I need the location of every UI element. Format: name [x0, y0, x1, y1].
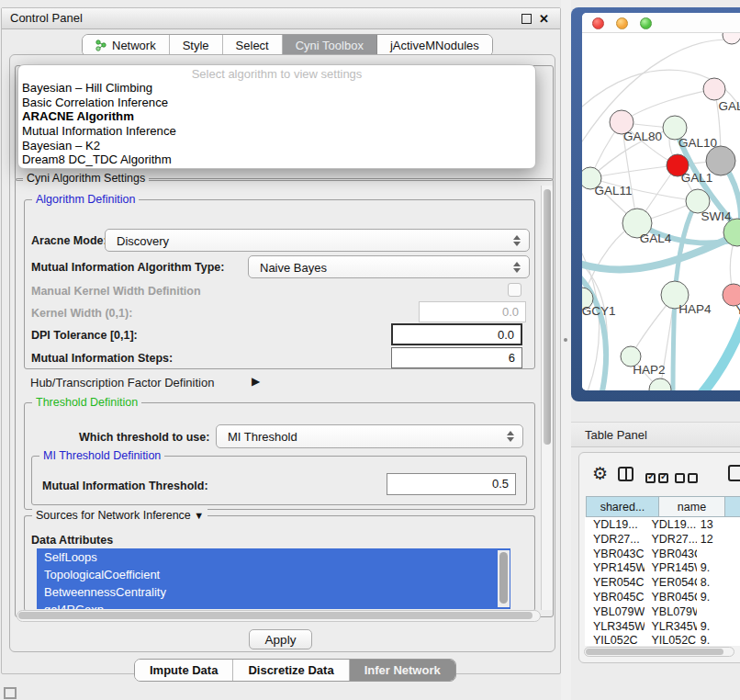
combo-arrows-icon [513, 262, 521, 273]
hub-definition-label: Hub/Transcription Factor Definition [30, 376, 214, 390]
table-column-header[interactable]: A [725, 496, 740, 517]
zoom-traffic-light-icon[interactable] [640, 17, 652, 29]
tab-label: Cyni Toolbox [296, 35, 364, 56]
algorithm-option[interactable]: Mutual Information Inference [22, 124, 532, 139]
tab-jactivemnodules[interactable]: jActiveMNodules [377, 35, 492, 56]
table-row[interactable]: YIL052CYIL052C9. [586, 634, 740, 645]
table-body: YDL19...YDL19...13YDR27...YDR27...12YBR0… [586, 518, 740, 645]
algorithm-option[interactable]: Bayesian – Hill Climbing [22, 81, 532, 96]
manual-kernel-checkbox[interactable] [508, 283, 521, 297]
network-node-label: GAL80 [623, 130, 662, 143]
algorithm-option[interactable]: Bayesian – K2 [22, 139, 532, 153]
divider-grip-icon[interactable] [564, 338, 567, 342]
table-panel-titlebar: Table Panel [571, 422, 740, 447]
table-hscroll-thumb[interactable] [586, 649, 723, 655]
network-view-window: GALGAL80GAL10GAL1GAL11SWI4GAL4GCY1HAP4YH… [571, 7, 740, 401]
table-row[interactable]: YDL19...YDL19...13 [586, 518, 740, 533]
tab-discretize-data[interactable]: Discretize Data [233, 660, 349, 681]
which-threshold-combobox[interactable]: MI Threshold [216, 424, 523, 448]
mi-type-combobox[interactable]: Naive Bayes [248, 255, 530, 278]
mi-steps-field[interactable]: 6 [391, 347, 522, 368]
table-cell: 9. [697, 591, 740, 605]
tab-infer-network[interactable]: Infer Network [350, 660, 455, 681]
data-attribute-item[interactable]: TopologicalCoefficient [37, 566, 510, 583]
table-cell: YLR345W [586, 620, 645, 635]
table-cell: YIL052C [586, 634, 645, 645]
group-title: Threshold Definition [32, 396, 141, 410]
close-traffic-light-icon[interactable] [592, 17, 604, 29]
settings-horizontal-scrollbar [17, 610, 541, 622]
kernel-width-field[interactable]: 0.0 [419, 301, 526, 322]
table-row[interactable]: YER054CYER054C8. [586, 576, 740, 591]
column-chooser-icon[interactable] [618, 467, 633, 481]
network-node-label: GAL4 [640, 231, 672, 245]
table-cell: 9. [697, 620, 740, 635]
data-attribute-item[interactable]: BetweennessCentrality [37, 583, 510, 601]
tab-style[interactable]: Style [170, 35, 223, 56]
list-scrollbar-thumb[interactable] [499, 552, 508, 604]
table-column-header[interactable]: name [659, 496, 725, 517]
settings-vscroll-thumb[interactable] [544, 189, 551, 445]
table-cell: 9. [697, 634, 740, 645]
table-cell: YBR045C [645, 591, 697, 605]
group-title: Algorithm Definition [32, 193, 139, 207]
tab-cyni-toolbox[interactable]: Cyni Toolbox [283, 35, 377, 56]
tab-select[interactable]: Select [223, 35, 283, 56]
settings-hscroll-thumb[interactable] [18, 612, 533, 619]
minimize-traffic-light-icon[interactable] [616, 17, 628, 29]
gear-icon[interactable]: ⚙ [592, 465, 608, 482]
network-edge [694, 316, 740, 390]
close-icon[interactable]: ✕ [539, 10, 549, 28]
table-row[interactable]: YLR345WYLR345W9. [586, 620, 740, 635]
list-scrollbar [498, 550, 510, 607]
table-cell: YDL19... [645, 518, 697, 533]
table-horizontal-scrollbar [584, 647, 734, 657]
table-cell: YPR145W [645, 561, 697, 576]
data-attribute-item[interactable]: SelfLoops [37, 548, 510, 566]
algorithm-option[interactable]: Dream8 DC_TDC Algorithm [22, 152, 532, 167]
table-cell: YDR27... [645, 533, 697, 548]
expand-right-icon[interactable]: ▶ [252, 375, 260, 388]
network-canvas[interactable]: GALGAL80GAL10GAL1GAL11SWI4GAL4GCY1HAP4YH… [582, 33, 740, 390]
export-table-icon[interactable] [728, 465, 740, 481]
network-node[interactable] [723, 33, 740, 44]
table-row[interactable]: YBR045CYBR045C9. [586, 591, 740, 605]
collapse-down-icon[interactable]: ▼ [194, 510, 204, 521]
mi-threshold-field[interactable]: 0.5 [387, 473, 516, 495]
network-graph: GALGAL80GAL10GAL1GAL11SWI4GAL4GCY1HAP4YH… [582, 33, 740, 390]
table-row[interactable]: YBR043CYBR043C [586, 548, 740, 562]
table-row[interactable]: YBL079WYBL079W [586, 605, 740, 620]
table-row[interactable]: YPR145WYPR145W9. [586, 561, 740, 576]
aracne-mode-label: Aracne Mode: [31, 234, 107, 247]
network-node-label: Y [735, 303, 740, 317]
table-cell [697, 605, 740, 620]
table-cell: YBL079W [586, 605, 645, 620]
table-cell: YPR145W [586, 561, 645, 576]
table-cell [697, 548, 740, 562]
table-column-header[interactable]: shared... [586, 496, 659, 517]
table-cell: 13 [697, 518, 740, 533]
algorithm-option[interactable]: Basic Correlation Inference [22, 96, 532, 110]
panel-grip-icon[interactable] [4, 687, 17, 699]
mi-steps-label: Mutual Information Steps: [31, 352, 173, 365]
deselect-all-rows-icon[interactable] [675, 469, 701, 486]
float-window-icon[interactable] [521, 14, 532, 24]
tab-network[interactable]: Network [83, 35, 170, 56]
algorithm-option[interactable]: ARACNE Algorithm [22, 109, 532, 124]
apply-button[interactable]: Apply [249, 629, 312, 649]
split-pane-divider[interactable] [561, 0, 571, 700]
table-row[interactable]: YDR27...YDR27...12 [586, 533, 740, 548]
tab-impute-data[interactable]: Impute Data [135, 660, 233, 681]
network-window-titlebar[interactable] [582, 13, 740, 33]
network-node[interactable] [703, 78, 725, 100]
select-all-rows-icon[interactable]: ✓✓ [645, 469, 671, 486]
network-node[interactable] [649, 378, 671, 390]
table-cell: YER054C [645, 576, 697, 591]
aracne-mode-combobox[interactable]: Discovery [105, 229, 530, 252]
data-attributes-list: SelfLoopsTopologicalCoefficientBetweenne… [37, 548, 510, 609]
dpi-tolerance-field[interactable]: 0.0 [391, 323, 522, 345]
data-attributes-label: Data Attributes [31, 534, 113, 547]
table-cell: YER054C [586, 576, 645, 591]
settings-vertical-scrollbar [541, 186, 553, 610]
data-attribute-item[interactable]: gal4RGexp [37, 601, 510, 609]
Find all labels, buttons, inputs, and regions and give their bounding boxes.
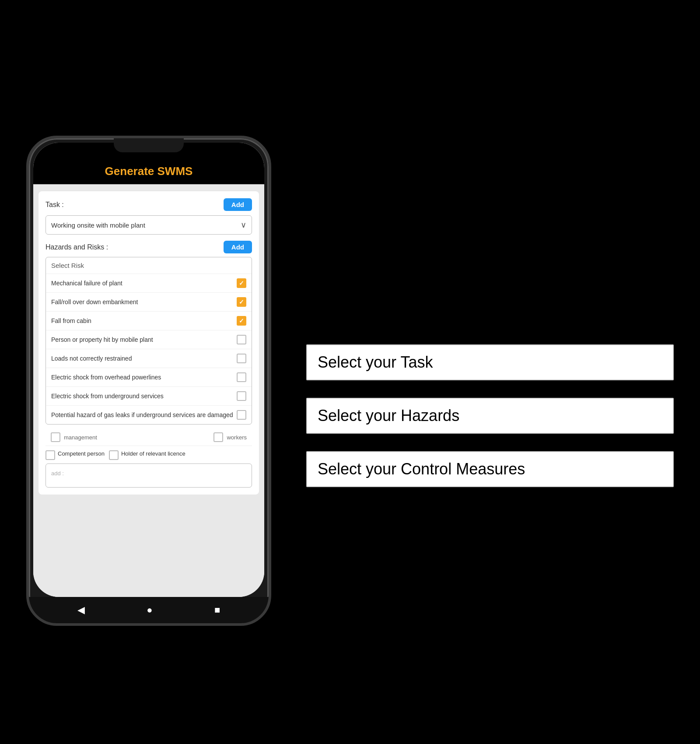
- app-header: Generate SWMS: [33, 160, 264, 184]
- instruction-label-3: Select your Control Measures: [306, 451, 674, 487]
- licence-holder-item[interactable]: Holder of relevant licence: [109, 450, 186, 460]
- add-field[interactable]: add :: [46, 463, 252, 488]
- partial-workers-text: workers: [227, 434, 247, 441]
- checkbox-2[interactable]: [237, 316, 246, 326]
- task-label: Task :: [46, 201, 64, 209]
- task-selected-value: Working onsite with mobile plant: [51, 221, 241, 229]
- competent-person-label: Competent person: [58, 450, 105, 457]
- checkbox-workers[interactable]: [214, 432, 223, 442]
- checkbox-competent-person[interactable]: [46, 450, 55, 460]
- instruction-label-2: Select your Hazards: [306, 398, 674, 434]
- checkbox-6[interactable]: [237, 391, 246, 401]
- hazards-label: Hazards and Risks :: [46, 243, 108, 251]
- checkbox-management[interactable]: [51, 432, 60, 442]
- list-item[interactable]: Fall from cabin: [46, 312, 252, 330]
- phone-shell: Generate SWMS Task : Add Working onsite …: [26, 136, 271, 626]
- hazards-dropdown-list: Select Risk Mechanical failure of plant …: [46, 257, 252, 425]
- instruction-label-1: Select your Task: [306, 344, 674, 380]
- list-item[interactable]: Electric shock from underground services: [46, 387, 252, 406]
- hazards-add-button[interactable]: Add: [224, 241, 252, 253]
- hazard-item-text-7: Potential hazard of gas leaks if undergr…: [51, 411, 237, 419]
- list-item[interactable]: Fall/roll over down embankment: [46, 293, 252, 312]
- checkbox-7[interactable]: [237, 410, 246, 420]
- task-field-row: Task : Add: [46, 198, 252, 211]
- licence-holder-label: Holder of relevant licence: [121, 450, 186, 457]
- list-item[interactable]: Person or property hit by mobile plant: [46, 330, 252, 349]
- hazard-item-text-2: Fall from cabin: [51, 317, 237, 325]
- list-item[interactable]: Electric shock from overhead powerlines: [46, 368, 252, 387]
- add-field-placeholder: add :: [51, 470, 64, 477]
- competent-person-item[interactable]: Competent person: [46, 450, 105, 460]
- list-item[interactable]: Mechanical failure of plant: [46, 274, 252, 293]
- checkbox-licence-holder[interactable]: [109, 450, 119, 460]
- list-item[interactable]: Loads not correctly restrained: [46, 349, 252, 368]
- right-panel: Select your Task Select your Hazards Sel…: [271, 257, 700, 487]
- checkbox-5[interactable]: [237, 372, 246, 382]
- phone-notch: [114, 138, 184, 152]
- checkbox-1[interactable]: [237, 297, 246, 307]
- bottom-checkboxes: Competent person Holder of relevant lice…: [46, 450, 252, 460]
- hazards-field-row: Hazards and Risks : Add: [46, 241, 252, 253]
- app-title: Generate SWMS: [105, 165, 193, 178]
- recent-apps-icon[interactable]: ■: [214, 604, 220, 616]
- checkbox-0[interactable]: [237, 278, 246, 288]
- screen: Generate SWMS Task : Add Working onsite …: [33, 143, 264, 597]
- home-icon[interactable]: ●: [147, 604, 152, 616]
- list-item[interactable]: Potential hazard of gas leaks if undergr…: [46, 406, 252, 424]
- select-risk-placeholder[interactable]: Select Risk: [46, 257, 252, 274]
- task-card: Task : Add Working onsite with mobile pl…: [38, 191, 259, 495]
- back-icon[interactable]: ◀: [77, 604, 85, 616]
- hazard-item-text-0: Mechanical failure of plant: [51, 279, 237, 287]
- hazard-item-text-6: Electric shock from underground services: [51, 392, 237, 400]
- hazard-item-text-4: Loads not correctly restrained: [51, 354, 237, 362]
- checkbox-4[interactable]: [237, 354, 246, 363]
- phone-container: Generate SWMS Task : Add Working onsite …: [26, 136, 271, 626]
- task-add-button[interactable]: Add: [224, 198, 252, 211]
- checkbox-3[interactable]: [237, 335, 246, 344]
- hazard-item-text-5: Electric shock from overhead powerlines: [51, 373, 237, 381]
- partial-item-management: management workers: [46, 429, 252, 446]
- main-content[interactable]: Task : Add Working onsite with mobile pl…: [33, 184, 264, 597]
- navigation-bar: ◀ ● ■: [29, 597, 269, 623]
- task-select-dropdown[interactable]: Working onsite with mobile plant ∨: [46, 215, 252, 235]
- hazard-item-text-3: Person or property hit by mobile plant: [51, 336, 237, 344]
- hazard-item-text-1: Fall/roll over down embankment: [51, 298, 237, 306]
- chevron-down-icon: ∨: [241, 220, 246, 230]
- partial-management-text: management: [64, 434, 214, 441]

◇ ◇ ◇ ◇ ◇

Only lines with the word "data" are wanted; pull each of them from the records.

tab-discretize-data[interactable]: Discretize Data [233, 660, 349, 681]
data-attribute-item[interactable]: TopologicalCoefficient [37, 566, 510, 583]
data-attribute-item[interactable]: BetweennessCentrality [37, 583, 510, 601]
data-attribute-item[interactable]: SelfLoops [37, 548, 510, 566]
tab-impute-data[interactable]: Impute Data [135, 660, 233, 681]
data-attributes-list: SelfLoopsTopologicalCoefficientBetweenne… [37, 548, 510, 609]
data-attributes-label: Data Attributes [31, 534, 113, 547]
data-attribute-item[interactable]: gal4RGexp [37, 601, 510, 609]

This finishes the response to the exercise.